**Supplied data:**

──────────────────────────────

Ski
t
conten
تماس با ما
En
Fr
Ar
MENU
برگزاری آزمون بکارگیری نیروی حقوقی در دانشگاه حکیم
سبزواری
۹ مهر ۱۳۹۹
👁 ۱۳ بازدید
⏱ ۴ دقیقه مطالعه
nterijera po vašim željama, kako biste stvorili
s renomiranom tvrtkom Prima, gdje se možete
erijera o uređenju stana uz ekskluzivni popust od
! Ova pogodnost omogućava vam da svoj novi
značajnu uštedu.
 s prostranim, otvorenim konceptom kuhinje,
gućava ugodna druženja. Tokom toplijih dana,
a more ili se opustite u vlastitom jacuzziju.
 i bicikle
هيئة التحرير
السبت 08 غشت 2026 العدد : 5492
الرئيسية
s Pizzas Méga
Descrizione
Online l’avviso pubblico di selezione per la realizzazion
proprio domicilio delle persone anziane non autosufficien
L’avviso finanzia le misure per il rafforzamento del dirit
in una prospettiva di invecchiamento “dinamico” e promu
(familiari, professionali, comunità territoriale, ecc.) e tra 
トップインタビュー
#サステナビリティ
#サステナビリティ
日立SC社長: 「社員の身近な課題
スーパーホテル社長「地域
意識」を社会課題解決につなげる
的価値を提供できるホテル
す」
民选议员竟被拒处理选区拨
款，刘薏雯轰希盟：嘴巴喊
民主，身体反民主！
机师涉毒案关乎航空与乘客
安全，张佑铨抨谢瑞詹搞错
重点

──────────────────────────────

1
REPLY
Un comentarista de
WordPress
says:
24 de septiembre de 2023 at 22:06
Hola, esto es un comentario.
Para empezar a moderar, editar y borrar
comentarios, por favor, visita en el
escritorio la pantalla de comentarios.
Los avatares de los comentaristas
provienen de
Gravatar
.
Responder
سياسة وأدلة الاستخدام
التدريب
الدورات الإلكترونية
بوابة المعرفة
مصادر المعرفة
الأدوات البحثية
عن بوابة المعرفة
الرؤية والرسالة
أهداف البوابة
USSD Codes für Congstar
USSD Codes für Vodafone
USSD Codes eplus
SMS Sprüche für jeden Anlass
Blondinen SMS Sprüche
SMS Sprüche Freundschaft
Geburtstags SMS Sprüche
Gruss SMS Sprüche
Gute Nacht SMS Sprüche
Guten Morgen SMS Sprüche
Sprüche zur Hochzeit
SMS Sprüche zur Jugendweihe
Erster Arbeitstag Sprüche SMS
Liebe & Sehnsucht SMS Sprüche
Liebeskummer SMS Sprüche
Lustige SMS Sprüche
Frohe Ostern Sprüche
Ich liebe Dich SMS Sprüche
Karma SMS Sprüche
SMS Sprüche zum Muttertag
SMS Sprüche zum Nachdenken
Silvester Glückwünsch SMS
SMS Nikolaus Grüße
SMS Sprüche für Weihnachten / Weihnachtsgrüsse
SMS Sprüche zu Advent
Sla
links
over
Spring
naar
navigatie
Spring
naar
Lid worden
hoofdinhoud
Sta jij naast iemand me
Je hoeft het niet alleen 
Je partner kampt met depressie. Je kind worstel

──────────────────────────────

**Your task:**
Only the lines above from the one with "Je hoeft het niet alleen" up to and including the one with "Je partner kampt" should be repeated, exactly as written.

**Task output:**
Je hoeft het niet alleen 
Je partner kampt met depressie. Je kind worstel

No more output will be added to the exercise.